Almost immediately he found further traces. Beyond the jackpine more crushed moss and broken bushes and trampled undergrowth showed plainly that someone, more than one man probably, had gone that way not many hours before, had gone boldly and confidently, careless of leaving a trail. Blaise dropped on his knees to make a closer examination. The moonlight helped him, and he soon came to the conclusion, from the shape of a footprint impressed clearly in a bit of loose earth, that one man at least had gone in that direction, whether he had come that way or not. The print was too large for Hugh’s foot, but, a little farther on, Blaise found another smaller track that he thought might be Hugh’s. It pointed the same way as the larger print.
The beginning of the trail was now plain, but could he follow it in the darkness of the woods? He must try anyway. He would go as far as he could, taking care not to lose the tracks.
Blaise did not succeed in following far. No longer was he aided by any knowledge of the general direction those he was pursuing would be likely to take. Under the trees the moonlight was of little assistance. He soon lost the tracks and was compelled to go back to the starting point. He tried again and lost the trail a second time. A white boy, in his anxiety and impatience, would probably have persisted in the hopeless attempt, and would have lost the trail and himself. But Blaise was part Indian. Anxious though he was over Hugh’s fate, he knew when to wait as well as when to go forward. By daylight he could doubtless find the trail easily, and could cover in a few minutes ground that in darkness might take him hours, if he could find his way over it at all. He seated himself on a cushion of dry caribou moss near the rim of the ridge to wait, sleeplessly and watchfully.
Dawn came at last. When the light was strong enough to make it possible to find his way through the woods, Blaise again took up the trail. The tracks he had started to follow and had lost in the first bit of dense growth, led him, not through, but around the thick place, into a sort of open rock lane bordered with trees and running along the ridge top. To his great surprise, when he reached the end of the open stretch, he came upon a clearly defined trail. It was not merely a track made by one or two men coming and going once. It gave evidence of having been travelled a number of times. The soft moccasins of the Indian do not wear a path as quickly as the boots of the white man, but this trail was well enough trodden to be followed easily. No blazes marked the trees and no clearing had been done other than the breaking or hacking off of an occasional troublesome branch. The men who made that trail had gone around the obstacles, instead of cutting through or removing them, but any white man who knew anything of woods’ running could have followed it.
The half-breed boy hastened along without hesitation, scarcely thinking of the trail itself, but with eyes and ears open for signs of other human beings. That travelled way must lead, he felt sure, to some more or less permanent camp. Had Hugh fallen into Ohrante’s hands or into those of some tribe of permanent inhabitants of Minong? Blaise hoped heartily that it might be the latter. Even if they were inclined to be hostile, he feared such an unknown people less than he did the too well known Iroquois.
Going noiselessly, with every sense alert, the boy caught sight of something moving among the trees ahead. Instantly he dropped to the ground and slipped like a snake among trees and bushes and through undergrowth to the left of the trail. Behind a dense clump of balsams that had sprung up about a parent tree, he lay motionless. When he thought he had waited long enough, he crept cautiously back towards the trail. Moving bushes a little distance away in the direction from which he had come, a glimpse of a black head told the boy he had just missed an encounter.

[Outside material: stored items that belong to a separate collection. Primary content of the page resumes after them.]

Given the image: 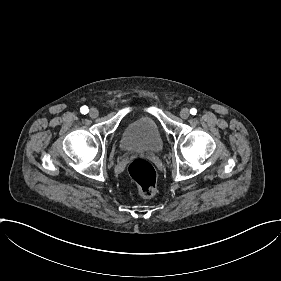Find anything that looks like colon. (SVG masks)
Segmentation results:
<instances>
[{
  "mask_svg": "<svg viewBox=\"0 0 281 281\" xmlns=\"http://www.w3.org/2000/svg\"><path fill=\"white\" fill-rule=\"evenodd\" d=\"M128 175L143 193L150 194L157 187L156 172L153 166L143 158H135L130 162Z\"/></svg>",
  "mask_w": 281,
  "mask_h": 281,
  "instance_id": "obj_1",
  "label": "colon"
}]
</instances>
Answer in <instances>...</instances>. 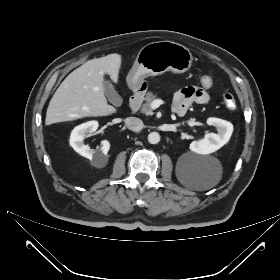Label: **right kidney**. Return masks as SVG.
Masks as SVG:
<instances>
[{
    "mask_svg": "<svg viewBox=\"0 0 280 280\" xmlns=\"http://www.w3.org/2000/svg\"><path fill=\"white\" fill-rule=\"evenodd\" d=\"M98 122L93 120L76 126L71 132L70 145L80 155L93 160L94 165L101 167L107 162V153L110 149V143L108 140L101 141V148L94 150L88 145H85L83 140L88 133H93L98 129Z\"/></svg>",
    "mask_w": 280,
    "mask_h": 280,
    "instance_id": "right-kidney-1",
    "label": "right kidney"
}]
</instances>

A short distance farther on, the trail turned to the right and plunged down an abrupt descent. Then the way wound up and down over low ridges, the outer slopes of which were steep to abruptness, and through boggy ravines with thick growth and treacherous moss and mud. Following a general downward trend, the trail led at last to almost level ground. Now Blaise went forward with the utmost caution, for he felt that the end must be near at hand. On this lower ground, near the water, the village or camp must be situated. Presently the lad stopped, stood still and sniffed the air. He smelled smoke.
XXIII
A CAPTIVE
Hugh’s fall stunned him for a moment, and that moment was his undoing. When he came to himself, he was propped against the tree, his knife and hatchet gone. Two Indians were binding his wrists with a rawhide rope. Dizzy, his head spinning, he fought to free himself, but to no avail. The knots were tied, and he struggled to his feet to confront the malicious grin of the young Indian whom he had first encountered, and the ugly, lowering face of another, older savage of short, squat figure. It must have been this fellow’s long, strong arms that had seized and thrown the boy. Recovering himself a little, Hugh looked desperately about for a way of escape. His captors understood that glance. The squat man seized his arm in a grip that almost made the boy cry out, while the young fellow, who had picked up his long gun, raised it threateningly.
In spite of his aching head, the sickness at his stomach and a general feeling of misery and despair, physical and mental, the boy made an heroic effort to stand erect and, with calm and impassive face, look his enemies in the eye. He knew that to show weakness or fear would only make matters worse. He must assume an indifference and unconcern he was far from feeling, at the same time keeping alert for any chance of gaining an advantage.